Pioneer Alaska lawyer Dickerson dies at 94

  • Author: Julia O'Malley
  • Updated: January 19
  • Published February 21, 2007

This article was published On Feb. 21, 2007

Mahala Ashley Dickerson, the state’s first black lawyer, died Monday at her family homestead in Wasilla after a short illness. She was 94.

Dickerson, who was raised in the South before the era of civil rights, blazed a trail for black women in the world of law. Aside from her accomplishments in Alaska, she became the first female attorney in her home state of Alabama in 1948 and the second black woman admitted to the bar in Indiana in 1951. She was also the first black homesteader in the Mat-Su.

Attorney Rex Butler, whom Dickerson convinced to come to Anchorage, said, "I remember one lawyer telling me one time, he said, 'Rex, you see those mountains out there?' He said, 'Those mountains are littered with the bones of lawyers who underestimated M. Ashley Dickerson.' "

Dickerson had a reputation as an advocate for the poor and underprivileged. She argued many cases involving racial and gender discrimination, taking on the Anchorage Police Department and the University of Alaska, among other institutions.

"In my life, I didn't have but two things to do. Those were to stay black and to die. I'm just not afraid to fight somebody big, " she told the Daily News in 1984, when, at age 71, she was still working 12-hour days at her Fairview law office. "Whenever there's somebody being mistreated, if they want me, I'll help them."

Dickerson grew up in Alabama on a plantation owned by her father. She attended a private school, Miss White's School, where she began a lifelong friendship with Rosa Parks, who would become a hero of the civil rights movement.

Dickerson graduated from Fisk University in 1935, married Henry Dickerson and had triplets, Alfred, John and Chris. She later divorced, and when the boys were 6, she went to Howard University School of Law, becoming one of four women to graduate in her class of '36. After working as an attorney in Alabama and Indiana, she moved to Alaska with her sons, where she homesteaded in the Valley.

"I didn't know a single person, and there were very few black people in Alaska then, but everyone welcomed me, white and black alike, " she said in a 2001 interview.

Dickerson opened her law practice in Anchorage in 1959, and her name is still on the answering machine, along with that of her long-time law partner, Johnny Gibbons.
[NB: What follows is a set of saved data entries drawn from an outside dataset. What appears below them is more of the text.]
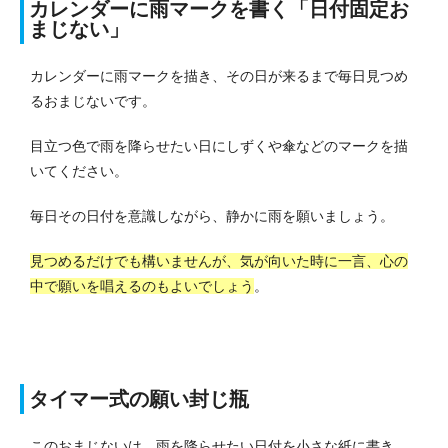
カレンダーに雨マークを書く「日付固定お
まじない」
カレンダーに雨マークを描き、その日が来るまで毎日見つめ
るおまじないです。
目立つ色で雨を降らせたい日にしずくや傘などのマークを描
いてください。
毎日その日付を意識しながら、静かに雨を願いましょう。
見つめるだけでも構いませんが、気が向いた時に一言、心の
中で願いを唱えるのもよいでしょう
。
タイマー式の願い封じ瓶
このおまじないは、雨を降らせたい日付を小さな紙に書き、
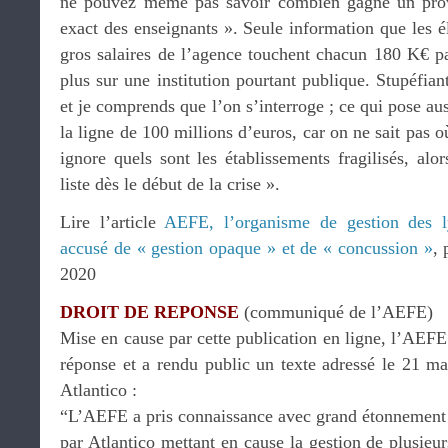
ne pouvez même pas savoir combien gagne un provis
exact des enseignants ». Seule information que les él
gros salaires de l’agence touchent chacun 180 K€ pa
plus sur une institution pourtant publique. Stupéfian
et je comprends que l’on s’interroge ; ce qui pose au
la ligne de 100 millions d’euros, car on ne sait pas o
ignore quels sont les établissements fragilisés, al
liste dès le début de la crise ».
Lire l’article
AEFE, l’organisme de gestion des ly
accusé de « gestion opaque » et de « concussion »
, 
2020
DROIT DE REPONSE
(communiqué de l’AEFE)
Mise en cause par cette publication en ligne, l’AEFE 
réponse et a rendu public un texte adressé le 21 ma
Atlantico :
“L’AEFE a pris connaissance avec grand étonnement d
par Atlantico mettant en cause la gestion de plusieur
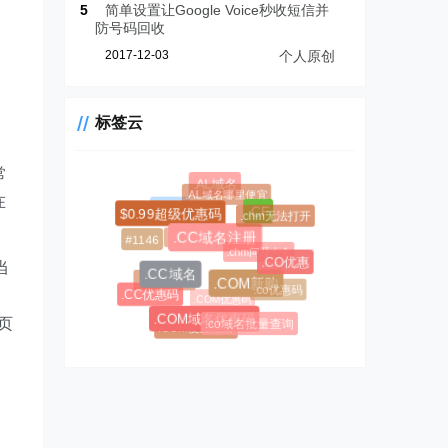
5
简单设置让Google Voice秒收短信并
防号码回收
2017-12-03
个人原创
标签云
常
.AL域名
.AL域名哪里便宜
在
#1045
.chm无法打开
.CF
$0.99超级优惠码
.AL域名注册商
#1146
.CC域名注册
.chm问题大全
.CO优惠
当
.asia优惠码
.CC域名
.co优惠码
.COM新购
.COM优惠码
.CC优惠码
页
.COM域名优惠码
.co域名批量查询
.COM便宜注册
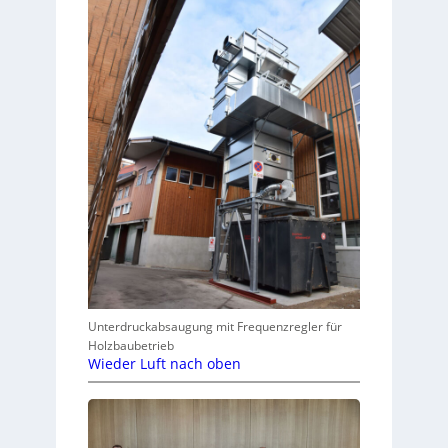
Unterdruckabsaugung mit Frequenzregler für
Holzbaubetrieb
Wieder Luft nach oben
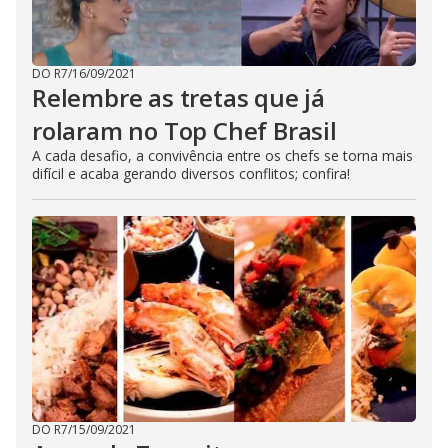
DO R7
/
16/09/2021
Relembre as tretas que já
rolaram no Top Chef Brasil
A cada desafio, a convivência entre os chefs se torna mais
difícil e acaba gerando diversos conflitos; confira!
DO R7
/
15/09/2021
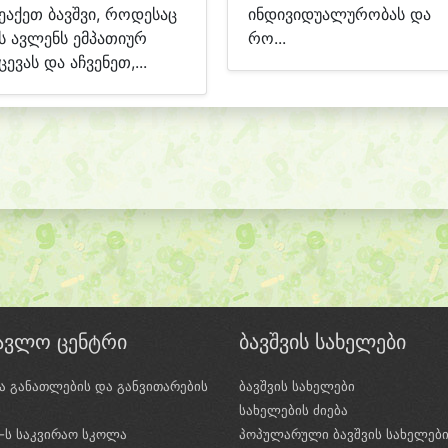
ეაქეთ ბავშვი, როდესაც
ინდივიდუალურობას და
ს ავლენს ემპათიურ
რო...
ცევას და აჩვენეთ,...
წავლო ცენტრი
ბავშვის სახელები
ა განათლების და განვითარების
ბავშვის სახელები
ი
სახელების ძიება
e-ს საკვირაო სკოლა
პოპულარული ბავშვის სახელებ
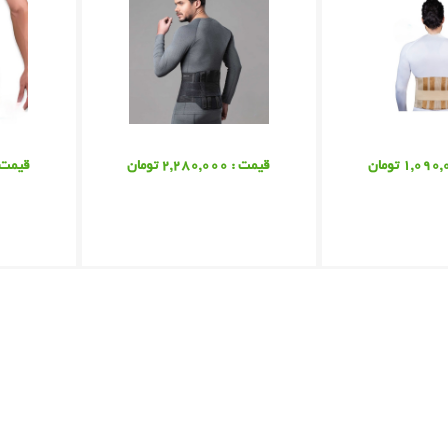
قیمت : 2,280,000 تومان
قیمت : 3,850,000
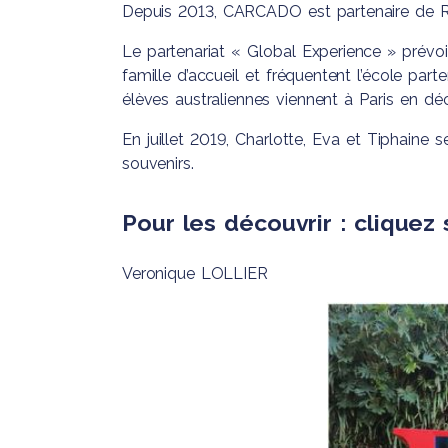
de Parents d
Bac Pro
Depuis 2013, CARCADO est partenaire de 
Pastorale
BAC Science
Accompagnement,
Le partenariat « Global Experience » prévo
Devenir ense
Technologies
Soins et Services à la
famille d’accueil et fréquentent l’école parte
Santé et du 
Personne
élèves australiennes viennent à Paris en d
Bac Pro des Métiers
En juillet 2019, Charlotte, Eva et Tiphaine 
du Commerce et de
souvenirs.
la Vente
Pour les découvrir : cliquez 
Veronique LOLLIER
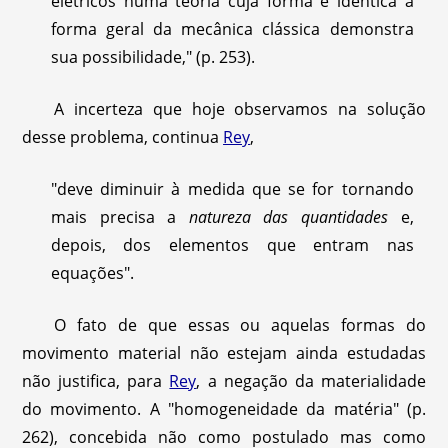
elétricos numa teoria cuja forma é idêntica à
forma geral da mecânica clássica demonstra
sua possibilidade," (p. 253).
A incerteza que hoje observamos na solução
desse problema, continua
Rey
,
"deve diminuir à medida que se for tornando
mais precisa a
natureza das quantidades
e,
depois, dos elementos que entram nas
equações".
O fato de que essas ou aquelas formas do
movimento material não estejam ainda estudadas
não justifica, para
Rey
, a negação da materialidade
do movimento. A "homogeneidade da matéria" (p.
262), concebida não como postulado mas como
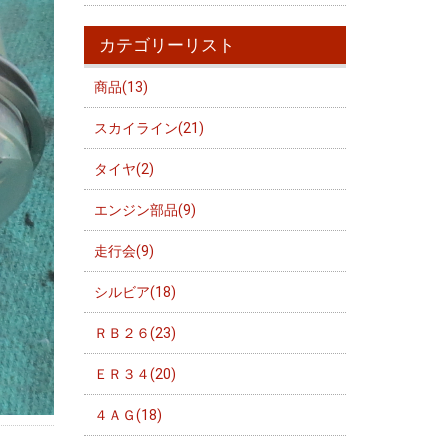
カテゴリーリスト
商品(13)
スカイライン(21)
タイヤ(2)
エンジン部品(9)
走行会(9)
シルビア(18)
ＲＢ２６(23)
ＥＲ３４(20)
４ＡＧ(18)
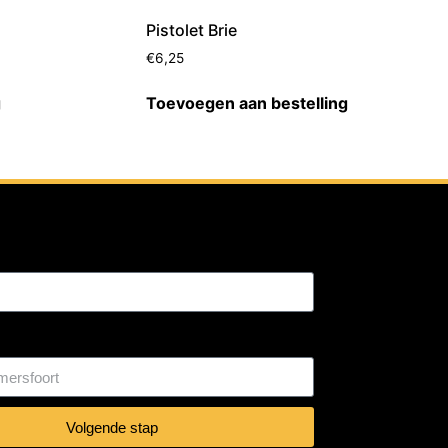
Pistolet Brie
€
6,25
g
Toevoegen aan bestelling
:
Volgende stap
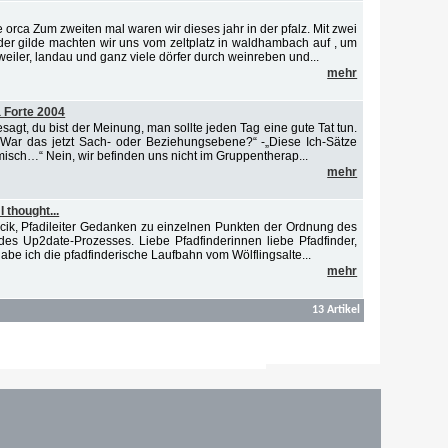
 orca Zum zweiten mal waren wir dieses jahr in der pfalz. Mit zwei
r gilde machten wir uns vom zeltplatz in waldhambach auf , um
iler, landau und ganz viele dörfer durch weinreben und...
mehr
 Forte 2004
gesagt, du bist der Meinung, man sollte jeden Tag eine gute Tat tun.
„War das jetzt Sach- oder Beziehungsebene?“ -„Diese Ich-Sätze
isch…“ Nein, wir befinden uns nicht im Gruppentherap...
mehr
 thought...
vcik, Pfadileiter Gedanken zu einzelnen Punkten der Ordnung des
es Up2date-Prozesses. Liebe Pfadfinderinnen liebe Pfadfinder,
habe ich die pfadfinderische Laufbahn vom Wölflingsalte...
mehr
13 Artikel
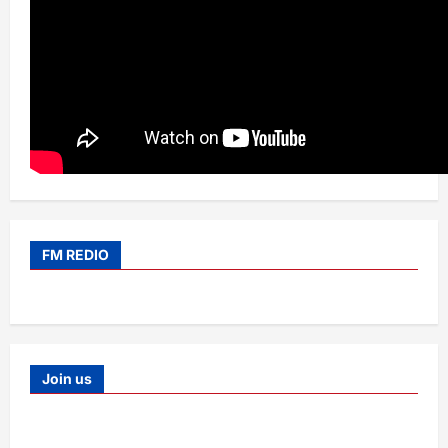
FM REDIO
Join us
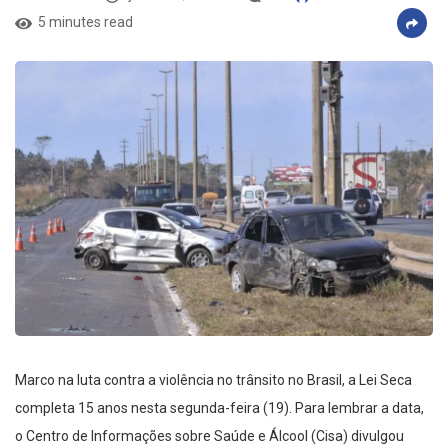
5 minutes read
Marco na luta contra a violência no trânsito no Brasil, a Lei Seca
completa 15 anos nesta segunda-feira (19). Para lembrar a data,
o Centro de Informações sobre Saúde e Álcool (Cisa) divulgou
In 1995, she was awarded the Margaret Brent Award from the American Bar Association, an honor also given to U.S. Supreme Court Justice Ruth Bader Ginsburg and Sandra Day O'Connor, a justice of the nation's top court who has since retired.

Dickerson wrote a book about her life, "Delayed Justice for Sale, " in 1998. She continued to practiced law until she was 91.

In addition to encouraging Butler to practice in Anchorage, she was a mentor to many other young attorneys, Butler said.

Dickerson often took clients who didn't have the means to pay, said Leroy Barker, the historian for the Alaska State Bar Association, who practiced law with Dickerson in the 1960s.

"I don't think anybody thought of her as a black woman lawyer, she was just a lawyer, " he said. "I think she worked very hard to get where she was, and she was a strong personality."

Joshua Wright, an Anchorage dentist, was a friend of Dickerson from the time she moved to Alaska. He remembered her as "a fighter."

"When she was younger, oh, God, when she got on a roll, you better clear out the room, " he said, laughing.

He and his wife visited Dickerson over the weekend. She'd been lucid until a stroke a few weeks ago that left her without speech, he said. She responded to them in the room, he said, and when they left, she smiled and closed her eyes.

"That's our lasting picture of her, " he said.

Dickerson's legacy will be the way she overcame obstacles, giving back to the community, said Celeste Hodge, former local head of the National Association for the Advancement of Colored People, who now runs Mayor Mark Begich's office of equal opportunity.

"Once you know her story, especially as an African-American woman, you know that you are able to achieve anything, " Hodge said.

Dickerson will be buried on her land near her son, Alfred, who died in 1960. Sons John and Chris will attend a private Quaker graveside service today. A memorial will be held at a later date.